Tuesday, October 10, 2017

Movie with Abe: The Beguiled

The Beguiled
Directed by Sofia Coppola
Released June 30, 2017 / October 10, 2017 (DVD)

Some directors churn out one film a year or even more frequently than that, and others take their time, waiting years between each project. The latter style tends to allow directors to establish styles and themes that become recognizable each time they make a film. Sofia Coppola is one such director, releasing her sixth feature film nineteen years after her debut. Her Oscar-winning “Lost in Translation” and the dreamlike “Somewhere” are particularly evocative of her unique cinematic touch. Her latest film, released just over three months ago in theaters and now already out on DVD, doesn’t measure up.

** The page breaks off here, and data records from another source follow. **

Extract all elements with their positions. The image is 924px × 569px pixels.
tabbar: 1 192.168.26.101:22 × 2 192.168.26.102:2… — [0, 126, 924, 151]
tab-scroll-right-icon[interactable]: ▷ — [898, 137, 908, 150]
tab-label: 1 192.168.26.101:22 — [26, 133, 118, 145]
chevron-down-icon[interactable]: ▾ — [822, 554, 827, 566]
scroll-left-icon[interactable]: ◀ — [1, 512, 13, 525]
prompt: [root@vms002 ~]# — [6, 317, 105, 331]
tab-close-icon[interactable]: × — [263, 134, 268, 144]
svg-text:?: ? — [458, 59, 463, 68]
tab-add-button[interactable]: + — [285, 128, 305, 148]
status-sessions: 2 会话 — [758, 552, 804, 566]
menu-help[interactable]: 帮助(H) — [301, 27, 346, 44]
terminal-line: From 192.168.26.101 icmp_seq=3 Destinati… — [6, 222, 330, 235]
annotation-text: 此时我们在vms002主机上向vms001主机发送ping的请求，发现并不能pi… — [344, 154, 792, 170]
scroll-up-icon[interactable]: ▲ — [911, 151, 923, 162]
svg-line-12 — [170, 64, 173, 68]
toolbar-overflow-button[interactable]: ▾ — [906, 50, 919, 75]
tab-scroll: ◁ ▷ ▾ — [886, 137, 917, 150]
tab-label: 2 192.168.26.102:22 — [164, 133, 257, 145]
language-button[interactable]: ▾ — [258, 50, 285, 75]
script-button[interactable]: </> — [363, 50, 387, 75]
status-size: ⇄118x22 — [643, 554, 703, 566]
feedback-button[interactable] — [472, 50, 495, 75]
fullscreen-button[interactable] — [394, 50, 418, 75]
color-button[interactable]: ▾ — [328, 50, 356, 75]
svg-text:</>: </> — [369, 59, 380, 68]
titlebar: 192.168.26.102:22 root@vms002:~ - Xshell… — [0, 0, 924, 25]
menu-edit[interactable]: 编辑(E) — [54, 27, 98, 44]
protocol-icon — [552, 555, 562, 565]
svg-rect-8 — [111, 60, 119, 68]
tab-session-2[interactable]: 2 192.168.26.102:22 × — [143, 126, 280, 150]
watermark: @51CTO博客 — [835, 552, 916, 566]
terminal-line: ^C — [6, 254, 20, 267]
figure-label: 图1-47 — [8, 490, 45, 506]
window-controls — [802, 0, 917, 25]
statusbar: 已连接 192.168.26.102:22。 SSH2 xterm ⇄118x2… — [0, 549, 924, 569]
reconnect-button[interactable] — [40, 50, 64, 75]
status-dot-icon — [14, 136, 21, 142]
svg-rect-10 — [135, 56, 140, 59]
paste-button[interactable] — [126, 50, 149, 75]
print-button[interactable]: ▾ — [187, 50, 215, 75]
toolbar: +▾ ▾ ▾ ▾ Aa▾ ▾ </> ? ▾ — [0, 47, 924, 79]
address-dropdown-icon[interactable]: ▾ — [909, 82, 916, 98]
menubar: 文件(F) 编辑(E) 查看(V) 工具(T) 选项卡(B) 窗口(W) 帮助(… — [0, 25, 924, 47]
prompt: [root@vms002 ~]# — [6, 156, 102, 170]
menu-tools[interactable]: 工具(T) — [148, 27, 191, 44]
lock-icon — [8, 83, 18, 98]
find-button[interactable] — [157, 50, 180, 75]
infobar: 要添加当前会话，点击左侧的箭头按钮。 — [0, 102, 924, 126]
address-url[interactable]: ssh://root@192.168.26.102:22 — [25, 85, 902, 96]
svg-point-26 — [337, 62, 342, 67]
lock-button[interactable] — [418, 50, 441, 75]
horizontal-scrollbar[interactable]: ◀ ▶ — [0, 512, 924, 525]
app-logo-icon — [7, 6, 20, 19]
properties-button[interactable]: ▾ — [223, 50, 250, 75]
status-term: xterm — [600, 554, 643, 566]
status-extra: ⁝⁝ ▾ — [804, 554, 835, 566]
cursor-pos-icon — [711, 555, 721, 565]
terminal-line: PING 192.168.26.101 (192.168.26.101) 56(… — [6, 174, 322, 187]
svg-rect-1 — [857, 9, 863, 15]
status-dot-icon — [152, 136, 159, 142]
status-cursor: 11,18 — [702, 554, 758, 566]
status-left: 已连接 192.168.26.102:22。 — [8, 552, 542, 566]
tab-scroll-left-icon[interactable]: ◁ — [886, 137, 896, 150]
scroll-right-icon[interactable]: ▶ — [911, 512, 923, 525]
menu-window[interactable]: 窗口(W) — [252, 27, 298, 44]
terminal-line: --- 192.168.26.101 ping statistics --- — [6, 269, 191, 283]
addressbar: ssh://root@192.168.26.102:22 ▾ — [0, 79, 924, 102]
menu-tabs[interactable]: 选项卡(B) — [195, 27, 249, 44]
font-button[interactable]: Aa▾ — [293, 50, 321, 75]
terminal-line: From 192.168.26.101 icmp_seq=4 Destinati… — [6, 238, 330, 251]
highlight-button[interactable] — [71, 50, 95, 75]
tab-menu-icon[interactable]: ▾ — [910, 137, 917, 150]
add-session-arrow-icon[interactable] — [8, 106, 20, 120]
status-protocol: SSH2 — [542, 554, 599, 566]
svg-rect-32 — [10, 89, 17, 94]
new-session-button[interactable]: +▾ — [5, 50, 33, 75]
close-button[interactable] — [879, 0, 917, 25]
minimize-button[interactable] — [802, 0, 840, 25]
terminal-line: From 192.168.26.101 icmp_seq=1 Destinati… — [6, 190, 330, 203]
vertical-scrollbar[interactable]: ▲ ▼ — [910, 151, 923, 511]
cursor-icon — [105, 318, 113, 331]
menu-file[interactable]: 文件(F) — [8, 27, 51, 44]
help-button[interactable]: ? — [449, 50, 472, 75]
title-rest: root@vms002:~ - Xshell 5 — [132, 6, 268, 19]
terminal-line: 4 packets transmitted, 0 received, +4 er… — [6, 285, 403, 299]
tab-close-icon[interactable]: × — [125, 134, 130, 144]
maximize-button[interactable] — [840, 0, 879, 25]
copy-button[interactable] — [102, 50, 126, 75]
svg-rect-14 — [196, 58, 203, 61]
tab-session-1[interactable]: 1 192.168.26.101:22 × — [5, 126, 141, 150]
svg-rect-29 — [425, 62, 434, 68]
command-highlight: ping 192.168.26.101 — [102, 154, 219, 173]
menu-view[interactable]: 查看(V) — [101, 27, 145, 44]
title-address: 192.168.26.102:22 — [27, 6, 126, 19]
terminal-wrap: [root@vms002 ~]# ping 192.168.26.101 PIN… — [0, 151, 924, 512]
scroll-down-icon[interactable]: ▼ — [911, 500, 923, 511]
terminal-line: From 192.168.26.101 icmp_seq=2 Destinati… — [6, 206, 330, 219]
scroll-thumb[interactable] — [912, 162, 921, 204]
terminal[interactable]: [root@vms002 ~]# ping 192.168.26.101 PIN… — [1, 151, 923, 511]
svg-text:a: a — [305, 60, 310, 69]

Martha Farnsworth (Nicole Kidman) runs a school for girls in Virginia in 1864 with the support of teacher Edwina Morrow (Kirsten Dunst). Only five students remain as the Civil War takes its toll on the country, and things become sufficiently more exciting when Union Corporal John McBurney (Colin Farrell) is discovered wounded in the woods by one of the students. As the Confederate army passes by their school repeatedly, the seven women nurse McBurney back to health. As he tries to seduce many of them, he sets his sights on Edwina, while Martha and the others realize that his temper and his need for dominance have no place in their home.

Considering the lavish set decoration and Oscar-winning costume design of the excessive “Marie Antoinette,” it would be fair to assume that Coppola would at least surround her story with dazzling imagery. Unfortunately, much of this film feels terribly ordinary and unspectacular. Its production values are unremarkable, and they do nothing to amplify a surprisingly simple and uncomplex story. There just isn’t all that much here, despite the fact that the novel that serves as this film’s source material was also adapted into a 1971 film starring Clint Eastwood.

Kidman and Farrell, who also appear together in this fall’s “The Killing of a Sacred Deer,” turn in mildly unengaged performances that feel like they could have been much better given previous turns. Dunst is strong, as is Coppola regular Elle Fanning. Yet no one in this small ensemble proves to be too memorable, and what could have been a rich, gloomy experience of isolation manages to be little more than a less than enthralling movie. The Cannes Film Festival awarded its prestigious Palme d’Or to Coppola for this film, but it’s hard to see why they saw fit to compare this to her other work.